E continuano 'Ecco perché abbiamo deciso di investire nel dotare una decina fra i nostri escavatori con gli attacchi rapidi Lehnhoff Variolock con tubazioni integrate'. Dopo poco più di un anno dall'equipaggiamento è ora di fare un bilancio in termini economici.
'Si è trattato di un investimento importante' spiega Fabrizio Perino 'pari all'acquisto di un escavatore della fascia 20 ton ben equipaggiato, ma se si potesse tornare indietro, tanto per tornare sul 'fattore tempo' (e lo dice ridendo), lo avremmo fatto molto prima'.
'In alcuni lavori di demolizione abbiamo risparmiato fino a due macchine per cantiere' ci spiega Giuliano Perino 'con vantaggi produttivi sull'impiego più efficiente degli escavatori e sul maggiore spazio a disposizione per la logistica dei materiali di risulta'.
E continua 'Abbiamo scelto escavatori fra le 23 e le 38 tonnellate per avere attrezzature omogenee e ottimizzare ogni aspetto. Lehnhoff è l'unica azienda che lo consente. È stato un successo. Un investimento fatto anche per i nostri operatori e per farli lavorare meglio. Il successo aziendale è anche merito loro e si meritavano questo 'regalo'.
L'obiettivo dichiarato della Perino Piero è di ottimizzare i processi, sfruttando la polivalenza degli escavatori e delle attrezzature. Il limite oggettivo è sempre stato il tempo necessario per il cambio degli attachment.
'Anche con gli attacchi rapidi meccanici le tempistiche sono sempre state un elemento negativo' ci spiega Giuliano Perino 'in quanto lo sgancio dell'attrezzatura e il cambio delle tubazioni comporta comunque un impegno che non può essere sostenuto ogni dieci/quindici minuti come succede spesso nei cantieri di demolizione'.
E prosegue 'A questo occorre aggiungere anche l'olio idraulico che inevitabilmente si perde nello sgancio/aggancio delle tubazioni. Svolgiamo molti lavori di demolizione e bonifica e anche se abbiamo scelto di utilizzare solo olio idraulico biodegradabile preferiamo comunque non avere problemi di nessun genere'.
L'impiego degli attacchi rapidi Lehnhoff Variolock è stato quindi chiaramente indirizzato da specifiche esigenze e da una previsione di utilizzare in modo ottimizzato le macchine e le attrezzature aziendali.
'Non è stato un investimento che abbiamo effettuato in modo precipitoso' chiarisce Fabrizio Perino 'in quanto la spesa per l'acquisto degli attacchi, il montaggio e adattamento delle attrezzature e la trasformazione delle benne è decisamente elevata'.
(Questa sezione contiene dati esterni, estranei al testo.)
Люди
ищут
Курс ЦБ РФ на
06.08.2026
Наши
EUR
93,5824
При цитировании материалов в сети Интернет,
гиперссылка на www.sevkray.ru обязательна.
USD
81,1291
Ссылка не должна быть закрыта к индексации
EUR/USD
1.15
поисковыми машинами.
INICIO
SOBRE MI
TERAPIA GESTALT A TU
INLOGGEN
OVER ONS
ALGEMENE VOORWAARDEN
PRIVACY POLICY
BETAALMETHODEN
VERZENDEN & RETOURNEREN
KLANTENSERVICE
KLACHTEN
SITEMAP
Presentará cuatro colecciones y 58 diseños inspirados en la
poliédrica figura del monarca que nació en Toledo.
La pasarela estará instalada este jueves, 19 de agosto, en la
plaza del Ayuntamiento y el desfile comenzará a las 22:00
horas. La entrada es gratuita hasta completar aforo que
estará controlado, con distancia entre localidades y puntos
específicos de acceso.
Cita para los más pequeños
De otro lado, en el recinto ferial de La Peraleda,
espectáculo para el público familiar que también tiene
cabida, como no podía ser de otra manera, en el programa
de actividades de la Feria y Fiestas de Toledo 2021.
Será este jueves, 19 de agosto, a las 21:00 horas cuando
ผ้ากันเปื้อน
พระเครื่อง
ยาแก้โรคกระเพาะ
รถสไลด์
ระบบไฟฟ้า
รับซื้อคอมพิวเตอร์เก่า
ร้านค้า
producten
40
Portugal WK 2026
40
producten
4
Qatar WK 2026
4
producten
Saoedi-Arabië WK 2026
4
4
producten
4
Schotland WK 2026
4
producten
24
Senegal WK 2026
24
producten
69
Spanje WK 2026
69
E prosegue 'L'elevato incremento di produttività comporta inoltre ulteriori e preziosi vantaggi non monetizzabili in termini di comodità e sicurezza per gli operatori sul luogo di lavoro'.
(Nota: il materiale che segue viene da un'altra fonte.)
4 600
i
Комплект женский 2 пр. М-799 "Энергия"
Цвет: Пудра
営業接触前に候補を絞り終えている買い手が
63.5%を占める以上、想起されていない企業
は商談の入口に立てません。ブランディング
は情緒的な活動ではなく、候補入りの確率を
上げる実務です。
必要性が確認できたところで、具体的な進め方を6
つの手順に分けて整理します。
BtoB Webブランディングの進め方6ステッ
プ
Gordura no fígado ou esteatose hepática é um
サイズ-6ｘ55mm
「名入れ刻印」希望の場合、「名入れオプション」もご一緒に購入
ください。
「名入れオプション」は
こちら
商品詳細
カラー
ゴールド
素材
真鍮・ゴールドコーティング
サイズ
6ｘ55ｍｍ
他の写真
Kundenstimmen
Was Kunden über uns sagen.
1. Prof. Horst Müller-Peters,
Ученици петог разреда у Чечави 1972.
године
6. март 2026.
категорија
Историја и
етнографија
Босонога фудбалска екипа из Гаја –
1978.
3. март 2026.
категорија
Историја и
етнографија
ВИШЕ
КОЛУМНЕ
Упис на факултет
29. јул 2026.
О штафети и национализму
E continuano 'Vimatek è una realtà organizzata a cui ci affidiamo per le pinze, i frantumatori e i martelli NPK con cui lavoriamo da anni. Ogni tipo di problematica inerente il montaggio è stata affrontata e risolta con la massima efficienza grazie a una profonda esperienza nel settore.
La conoscenza da parte di Matteo Artioli delle problematiche di chi opera nel campo delle demolizioni si rivela preziosa quando occorre effettuare scelte strategiche importanti. La Vimatek è sicuramente una struttura commerciale, ma, prima di tutto, offre un servizio di consulenza fondamentale per chi si trova a lavorare per la prima volta con un'attrezzatura mai utilizzata prima'.
Vimatek è uno dei punti di riferimento nazionali per chi opera in modo professionale nella demolizione e Matteo Articoli è la sua anima tecnica e commerciale.
'L'analisi degli attacchi Lehnhoff è stata effettuata sia economicamente sia tecnicamente e seguendo i consigli di Matteo Artioli' ci spiega Fabrizio Perino 'abbiamo raggiunto degli ottimi risultati. Il contatto diretto con il costruttore ci permette di avere un riscontro applicativo costante. Cosa non da poco per noi che siamo sul campo giorno dopo giorno'.